(Beginning of INPUT DATA)

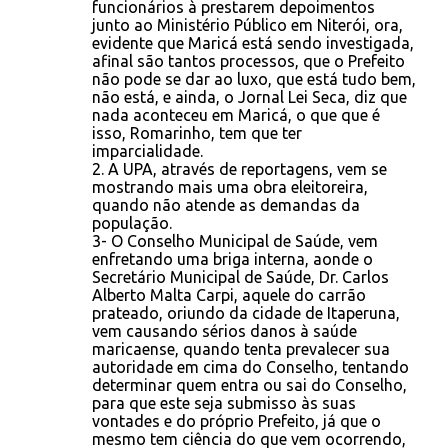
funcionários à prestarem depoimentos
junto ao Ministério Público em Niterói, ora,
evidente que Maricá está sendo investigada,
afinal são tantos processos, que o Prefeito
não pode se dar ao luxo, que está tudo bem,
não está, e ainda, o Jornal Lei Seca, diz que
nada aconteceu em Maricá, o que que é
isso, Romarinho, tem que ter
imparcialidade.
2. A UPA, através de reportagens, vem se
mostrando mais uma obra eleitoreira,
quando não atende as demandas da
população.
3- O Conselho Municipal de Saúde, vem
enfretando uma briga interna, aonde o
Secretário Municipal de Saúde, Dr. Carlos
Alberto Malta Carpi, aquele do carrão
prateado, oriundo da cidade de Itaperuna,
vem causando sérios danos à saúde
maricaense, quando tenta prevalecer sua
autoridade em cima do Conselho, tentando
determinar quem entra ou sai do Conselho,
para que este seja submisso às suas
vontades e do próprio Prefeito, já que o
mesmo tem ciência do que vem ocorrendo,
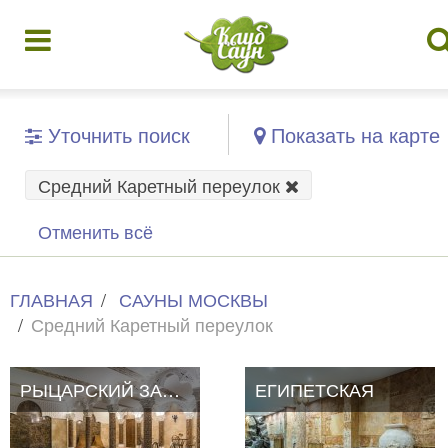
Уточнить поиск
Показать на карте
Средний Каретный переулок
Отменить всё
ГЛАВНАЯ
САУНЫ МОСКВЫ
Средний Каретный переулок
РЫЦАРСКИЙ ЗАМОК
РЫЦАРСКИЙ ЗАМОК
ЕГИПЕТСКАЯ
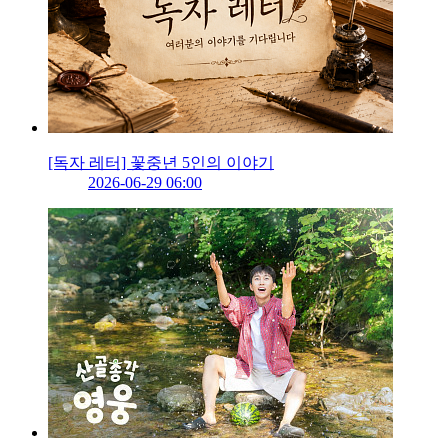
[독자 레터] 꽃중년 5인의 이야기
2026-06-29 06:00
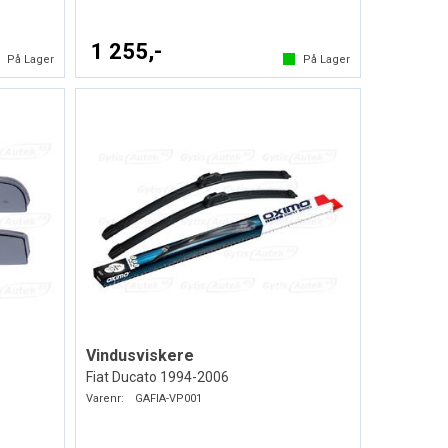
1 255,-
På Lager
På Lager
Vindusviskere
Fiat Ducato 1994-2006
Varenr:
GAFIA-VP001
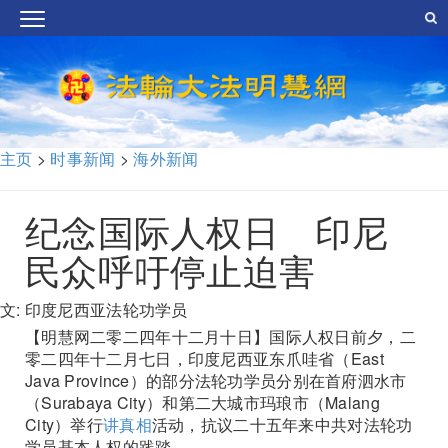
主页
>
时事新闻
>
海外新闻
纪念国际人权日 印尼
民众呼吁停止迫害
文: 印度尼西亚法轮功学员
【明慧网二零二四年十二月十日】国际人权日前夕，二
零二四年十二月七日，印度尼西亚东爪哇省（East
Java Province）的部分法轮功学员分别在首府泗水市
（Surabaya City）和第二大城市玛琅市（Malang
City）举行
讲真相
活动，抗议二十五年来中共对法轮功
学员基本人权的践踏。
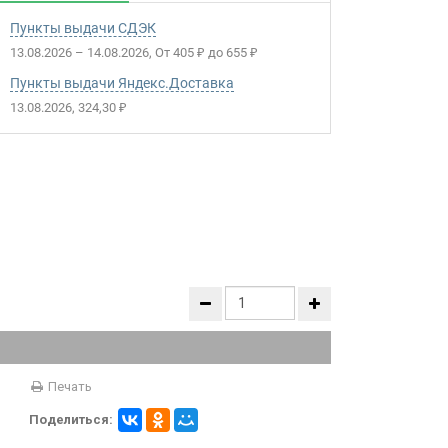
Пункты выдачи СДЭК
13.08.2026
–
14.08.2026
От
405
до
655
₽
₽
Пункты выдачи Яндекс.Доставка
13.08.2026
324,30
₽
Печать
Поделиться:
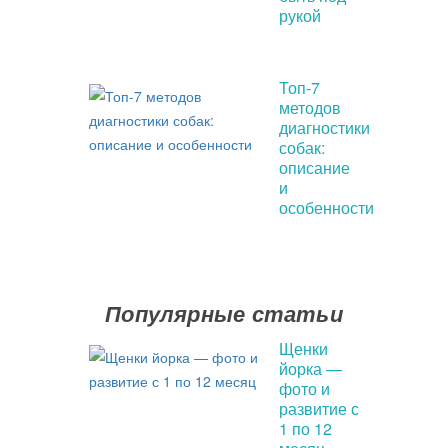
рукой
Топ-7
методов
диагностики
собак:
описание
и
особенности
Популярные статьи
Щенки
йорка —
фото и
развитие с
1 по 12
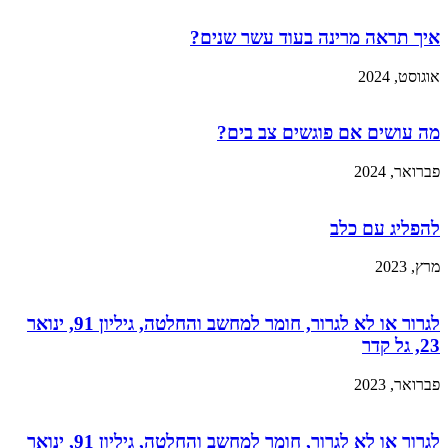
איך תראה מרינה בעוד עשר שנים?
אוגוסט, 2024
מה עושים אם פוגשים צב בים?
פברואר, 2024
להפליג עם כלב
מרץ, 2023
לגרור או לא לגרור, חומר למחשב והחלטה, גיליון 91, ינואר
23, גל קדר
פברואר, 2023
לגרור או לא לגרור, חומר למחשב והחלטה, גיליון 91, ינואר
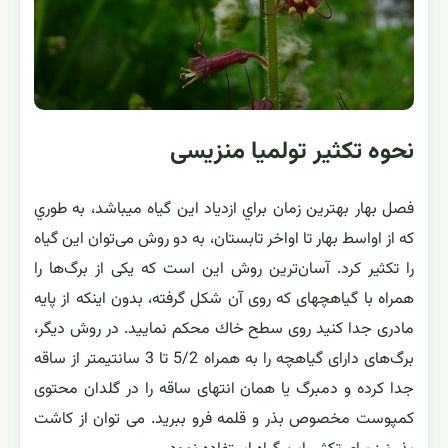
نحوه تکثیر تولمیا منزیسی
فصل بهار بهترين زمان براي ازدياد اين گياه مي‏باشد، به طوري
كه از اواسط بهار تا اواخر تابستان، به دو روش می‌توان این گیاه
را تكثیر كرد. آسان‌ترین روش این است كه یكی از برگ‌ها را
همراه با گیاهچه‏ای كه روی آن شكل گرفته، بدون اینكه از پایه
مادری جدا كنید روی سطح خاك محكم نماييد. در روش دیگر،
برگ‌های دارای گیاهچه را به همراه 5/2 تا 3 سانتیمتر از ساقه
جدا كرده و دمبرگ یا همان انتهای ساقه را در گلدان محتوی
كمپوست مخصوص بذر و قلمه فرو ببرید. می توان از کاشت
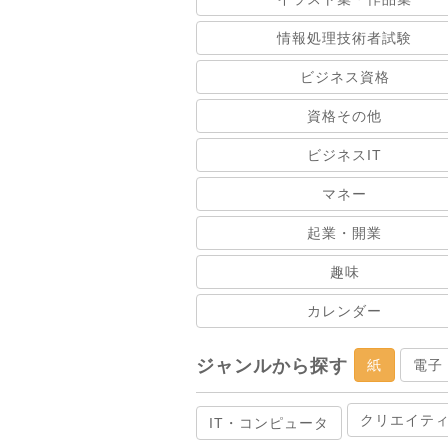
情報処理技術者試験
ビジネス資格
資格その他
ビジネスIT
マネー
起業・開業
趣味
カレンダー
ジャンルから探す
紙
電子
クリエイテ
IT・コンピュータ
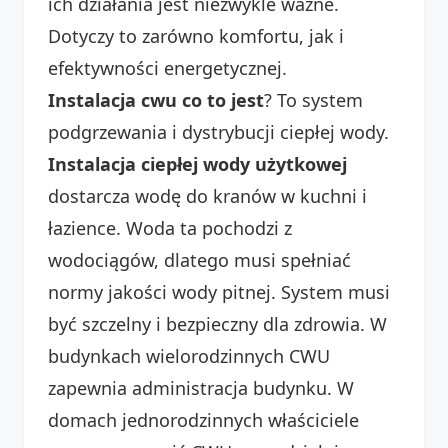
ich działania jest niezwykle ważne.
Dotyczy to zarówno komfortu, jak i
efektywności energetycznej.
Instalacja cwu co to jest
? To system
podgrzewania i dystrybucji ciepłej wody.
Instalacja ciepłej wody użytkowej
dostarcza wodę do kranów w kuchni i
łazience. Woda ta pochodzi z
wodociągów, dlatego musi spełniać
normy jakości wody pitnej. System musi
być szczelny i bezpieczny dla zdrowia. W
budynkach wielorodzinnych CWU
zapewnia administracja budynku. W
domach jednorodzinnych właściciele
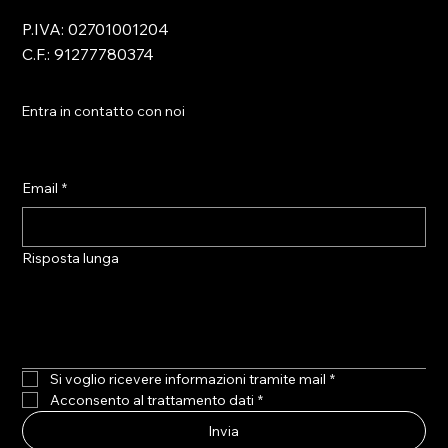
P.IVA: 02701001204
C.F.: 91277780374
Entra in contatto con noi
Email
*
Risposta lunga
Si voglio ricevere informazioni tramite mail
*
Acconsento al trattamento dati
*
Invia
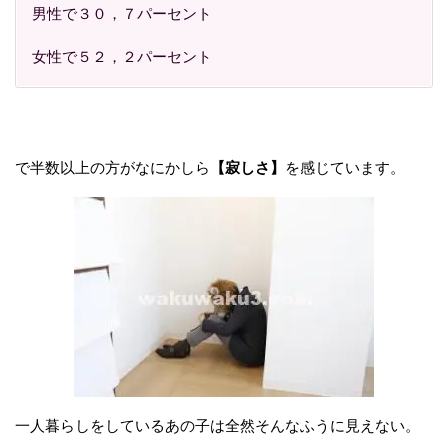
男性で３０，７パーセント
女性で５２，２パーセント
で半数以上の方がなにかしら
【寂しさ】
を感じています。
一人暮らしをしているあの子は全然そんなふうに見えない。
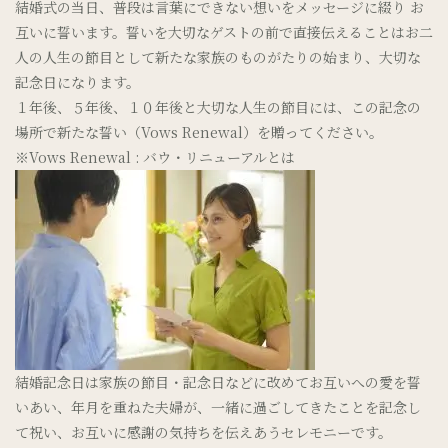
結婚式の当日、普段は言葉にできない想いをメッセージに綴り お
互いに誓います。誓いを大切なゲストの前で直接伝えることはお二
人の人生の節目として新たな家族のものがたりの始まり、大切な
記念日になります。
１年後、５年後、１０年後と大切な人生の節目には、この記念の
場所で新たな誓い（Vows Renewal）を贈ってください。
※Vows Renewal : バウ・リニューアルとは
結婚記念日は家族の節目・記念日などに改めてお互いへの愛を誓
いあい、年月を重ねた夫婦が、一緒に過ごしてきたことを記念し
て祝い、お互いに感謝の気持ちを伝えあうセレモニーです。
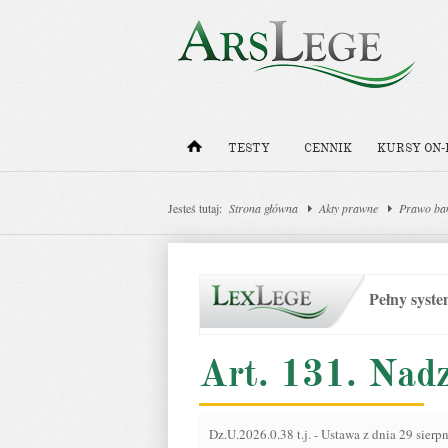
TESTY
CENNIK
KURSY ON-
Jesteś tutaj:
Strona główna
Akty prawne
Prawo ba
Pełny syst
Art. 131. Nad
Dz.U.2026.0.38 t.j.
-
Ustawa z dnia 29 sierp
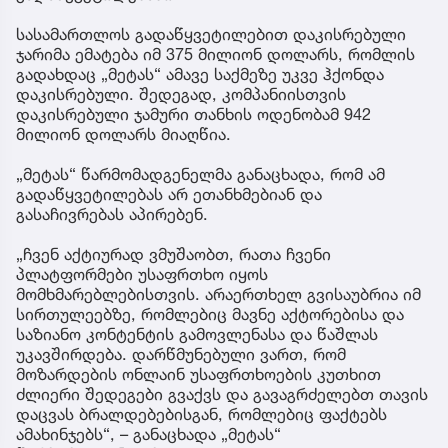
სასამართლოს გადაწყვეტილებით დაკისრებული
ჯარიმა ემატება იმ 375 მილიონ დოლარს, რომლის
გადახდაც „მეტას“ ამავე საქმეზე უკვე ჰქონდა
დაკისრებული. შედეგად, კომპანიისთვის
დაკისრებული ჯამური თანხის ოდენობამ 942
მილიონ დოლარს მიაღწია.
„მეტას“ წარმომადგენელმა განაცხადა, რომ ამ
გადაწყვეტილებას არ ეთანხმებიან და
გასაჩივრებას აპირებენ.
„ჩვენ აქტიურად ვმუშაობთ, რათა ჩვენი
პლატფორმები უსაფრთხო იყოს
მომხმარებლებისთვის. არაერთხელ გვისაუბრია იმ
სირთულეებზე, რომლებიც მავნე აქტორებისა და
საზიანო კონტენტის გამოვლენასა და წაშლას
უკავშირდება. დარწმუნებული ვართ, რომ
მოზარდების ონლაინ უსაფრთხოების კუთხით
ძლიერი შედეგები გვაქვს და გავაგრძელებთ თავის
დაცვას ბრალდებებისგან, რომლებიც ფაქტებს
ამახინჯებს“, – განაცხადა „მეტას“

(End of INPUT DATA)

### TASK PROMPT
When a picture appears among the entries, skip it; transcribe everything else exactly.

### WRITTEN SOLUTION
funcionários à prestarem depoimentos
junto ao Ministério Público em Niterói, ora,
evidente que Maricá está sendo investigada,
afinal são tantos processos, que o Prefeito
não pode se dar ao luxo, que está tudo bem,
não está, e ainda, o Jornal Lei Seca, diz que
nada aconteceu em Maricá, o que que é
isso, Romarinho, tem que ter
imparcialidade.
2. A UPA, através de reportagens, vem se
mostrando mais uma obra eleitoreira,
quando não atende as demandas da
população.
3- O Conselho Municipal de Saúde, vem
enfretando uma briga interna, aonde o
Secretário Municipal de Saúde, Dr. Carlos
Alberto Malta Carpi, aquele do carrão
prateado, oriundo da cidade de Itaperuna,
vem causando sérios danos à saúde
maricaense, quando tenta prevalecer sua
autoridade em cima do Conselho, tentando
determinar quem entra ou sai do Conselho,
para que este seja submisso às suas
vontades e do próprio Prefeito, já que o
mesmo tem ciência do que vem ocorrendo,
Уточнить поиск
Показать на карте
Средний Каретный переулок
Отменить всё
ГЛАВНАЯ
САУНЫ МОСКВЫ
Средний Каретный переулок
РЫЦАРСКИЙ ЗАМОК
РЫЦАРСКИЙ ЗАМОК
ЕГИПЕТСКАЯ
[독자 레터] 꽃중년 5인의 이야기
2026-06-29 06:00
1 255,-
På Lager
På Lager
Vindusviskere
Fiat Ducato 1994-2006
Varenr:
GAFIA-VP001
主页
>
时事新闻
>
海外新闻
纪念国际人权日 印尼
民众呼吁停止迫害
文: 印度尼西亚法轮功学员
【明慧网二零二四年十二月十日】国际人权日前夕，二
零二四年十二月七日，印度尼西亚东爪哇省（East
Java Province）的部分法轮功学员分别在首府泗水市
（Surabaya City）和第二大城市玛琅市（Malang
City）举行
讲真相
活动，抗议二十五年来中共对法轮功
学员基本人权的践踏。
Пункты выдачи СДЭК
13.08.2026
–
14.08.2026
От
405
до
655
₽
₽
Пункты выдачи Яндекс.Доставка
13.08.2026
324,30
₽
Печать
Поделиться:
рукой
Топ-7
методов
диагностики
собак:
описание
и
особенности
Популярные статьи
Щенки
йорка —
фото и
развитие с
1 по 12
איך תראה מרינה בעוד עשר שנים?
אוגוסט, 2024
מה עושים אם פוגשים צב בים?
פברואר, 2024
להפליג עם כלב
מרץ, 2023
לגרור או לא לגרור, חומר למחשב והחלטה, גיליון 91, ינואר
23, גל קדר
פברואר, 2023
לגרור או לא לגרור, חומר למחשב והחלטה, גיליון 91, ינואר
نحوه تکثیر تولمیا منزیسی
فصل بهار بهترين زمان براي ازدياد اين گياه مي‏باشد، به طوري
كه از اواسط بهار تا اواخر تابستان، به دو روش می‌توان این گیاه
را تكثیر كرد. آسان‌ترین روش این است كه یكی از برگ‌ها را
همراه با گیاهچه‏ای كه روی آن شكل گرفته، بدون اینكه از پایه
مادری جدا كنید روی سطح خاك محكم نماييد. در روش دیگر،
برگ‌های دارای گیاهچه را به همراه 5/2 تا 3 سانتیمتر از ساقه
جدا كرده و دمبرگ یا همان انتهای ساقه را در گلدان محتوی
كمپوست مخصوص بذر و قلمه فرو ببرید. می توان از کاشت
情報処理技術者試験
ビジネス資格
資格その他
ビジネスIT
マネー
起業・開業
趣味
カレンダー
ジャンルから探す
紙
電子
クリエイテ
IT・コンピュータ
ich działania jest niezwykle ważne.
Dotyczy to zarówno komfortu, jak i
efektywności energetycznej.
Instalacja cwu co to jest
? To system
podgrzewania i dystrybucji ciepłej wody.
Instalacja ciepłej wody użytkowej
dostarcza wodę do kranów w kuchni i
łazience. Woda ta pochodzi z
wodociągów, dlatego musi spełniać
normy jakości wody pitnej. System musi
być szczelny i bezpieczny dla zdrowia. W
budynkach wielorodzinnych CWU
zapewnia administracja budynku. W
domach jednorodzinnych właściciele
P.IVA: 02701001204
C.F.: 91277780374
Entra in contatto con noi
Email
*
Risposta lunga
Si voglio ricevere informazioni tramite mail
*
Acconsento al trattamento dati
*
Invia
男性で３０，７パーセント
女性で５２，２パーセント
で半数以上の方がなにかしら
【寂しさ】
を感じています。
一人暮らしをしているあの子は全然そんなふうに見えない。
結婚式の当日、普段は言葉にできない想いをメッセージに綴り お
互いに誓います。誓いを大切なゲストの前で直接伝えることはお二
人の人生の節目として新たな家族のものがたりの始まり、大切な
記念日になります。
１年後、５年後、１０年後と大切な人生の節目には、この記念の
場所で新たな誓い（Vows Renewal）を贈ってください。
※Vows Renewal : バウ・リニューアルとは
結婚記念日は家族の節目・記念日などに改めてお互いへの愛を誓
いあい、年月を重ねた夫婦が、一緒に過ごしてきたことを記念し
て祝い、お互いに感謝の気持ちを伝えあうセレモニーです。
TESTY
CENNIK
KURSY ON-
Jesteś tutaj:
Strona główna
Akty prawne
Prawo ba
Pełny syst
Art. 131. Nad
Dz.U.2026.0.38 t.j.
-
Ustawa z dnia 29 sierp
სასამართლოს გადაწყვეტილებით დაკისრებული
ჯარიმა ემატება იმ 375 მილიონ დოლარს, რომლის
გადახდაც „მეტას“ ამავე საქმეზე უკვე ჰქონდა
დაკისრებული. შედეგად, კომპანიისთვის
დაკისრებული ჯამური თანხის ოდენობამ 942
მილიონ დოლარს მიაღწია.
„მეტას“ წარმომადგენელმა განაცხადა, რომ ამ
გადაწყვეტილებას არ ეთანხმებიან და
გასაჩივრებას აპირებენ.
„ჩვენ აქტიურად ვმუშაობთ, რათა ჩვენი
პლატფორმები უსაფრთხო იყოს
მომხმარებლებისთვის. არაერთხელ გვისაუბრია იმ
სირთულეებზე, რომლებიც მავნე აქტორებისა და
საზიანო კონტენტის გამოვლენასა და წაშლას
უკავშირდება. დარწმუნებული ვართ, რომ
მოზარდების ონლაინ უსაფრთხოების კუთხით
ძლიერი შედეგები გვაქვს და გავაგრძელებთ თავის
დაცვას ბრალდებებისგან, რომლებიც ფაქტებს
ამახინჯებს“, – განაცხადა „მეტას“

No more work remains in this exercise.